The Langiottis discovered pickleball in Melbourne Beach, Fla., where it has become very popular among senior citizens. The couple, she a management consultant and he involved with an energy conservation company, have another home in Florida and commute regularly between there and Berks County.

Langiotti said pickleball was invented in 1965 by a Washington state senator who named it after his cocker spaniel, Pickles, an avid chaser of the balls. The USA Pickleball Association says hundreds of thousands enjoy the game.

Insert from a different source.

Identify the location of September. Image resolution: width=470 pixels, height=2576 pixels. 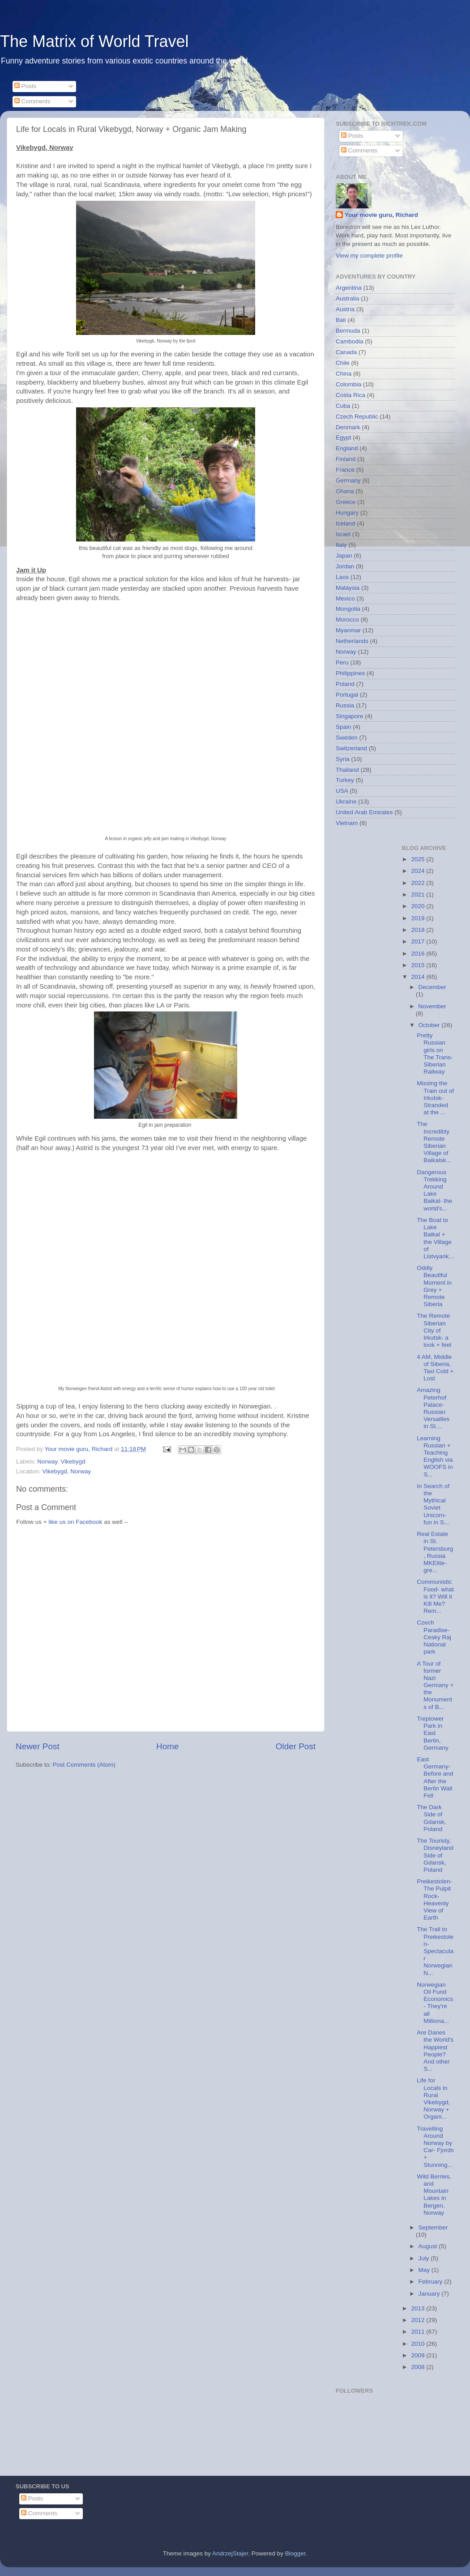
(433, 2227).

For Langiotti, however, pickleball is a lifesaver after years of inactivity, a serious weight gain, a battle with breast cancer and upper body limitations.

"I will admit to having difficulty getting around the court at first, but as time passed and my weight dropped and flexibility improved, things got better," she said.

"It's fun and it keeps me active," added Michael Wambaugh, 59, of Exeter Township, a landscape designer who used to play basketball and racquetball but has had knee problems.